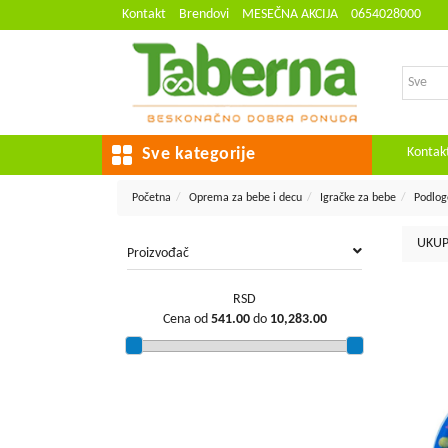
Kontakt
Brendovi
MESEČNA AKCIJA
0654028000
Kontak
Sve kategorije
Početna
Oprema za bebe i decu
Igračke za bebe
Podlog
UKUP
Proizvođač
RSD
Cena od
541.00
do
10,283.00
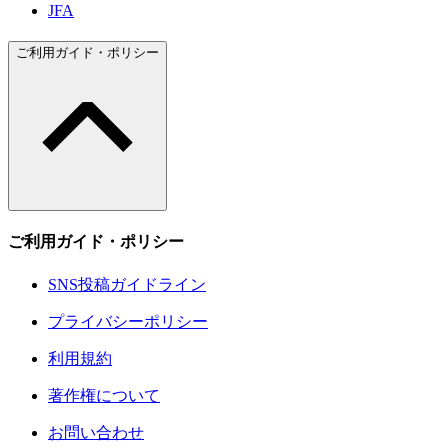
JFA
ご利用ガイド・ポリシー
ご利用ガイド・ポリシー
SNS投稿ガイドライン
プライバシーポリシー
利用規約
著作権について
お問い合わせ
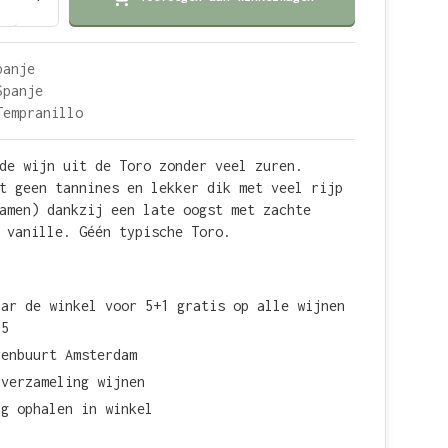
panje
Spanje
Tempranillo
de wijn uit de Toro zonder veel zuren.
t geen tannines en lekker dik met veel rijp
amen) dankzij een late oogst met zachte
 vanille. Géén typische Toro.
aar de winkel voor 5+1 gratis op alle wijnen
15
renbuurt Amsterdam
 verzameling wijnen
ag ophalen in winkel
-*-
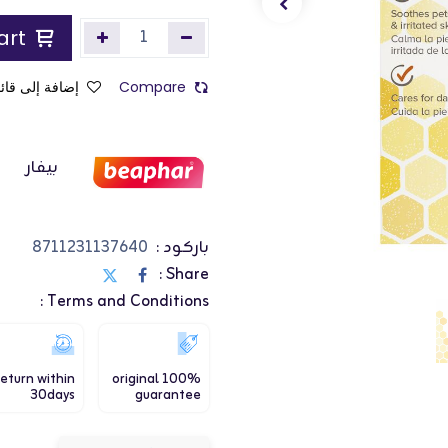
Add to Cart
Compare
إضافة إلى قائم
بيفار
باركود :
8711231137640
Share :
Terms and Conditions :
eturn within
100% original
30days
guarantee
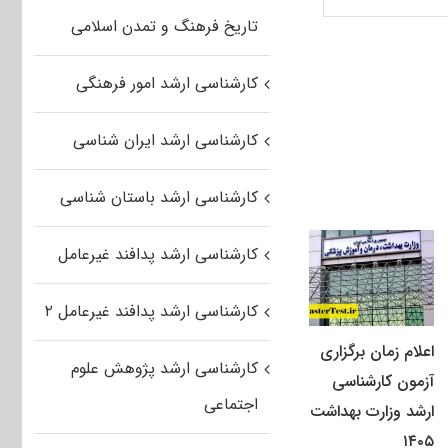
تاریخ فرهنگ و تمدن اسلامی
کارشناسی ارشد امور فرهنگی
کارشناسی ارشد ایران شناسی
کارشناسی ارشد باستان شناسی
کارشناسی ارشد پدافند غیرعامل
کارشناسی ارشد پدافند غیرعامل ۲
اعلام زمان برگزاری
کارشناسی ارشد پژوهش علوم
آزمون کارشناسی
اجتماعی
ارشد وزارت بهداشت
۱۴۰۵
-*-
▸ **Your objective**: From the entries above, select each line containing the string "پدافند".

▸ **Answer box**:
کارشناسی ارشد پدافند غیرعامل
کارشناسی ارشد پدافند غیرعامل ۲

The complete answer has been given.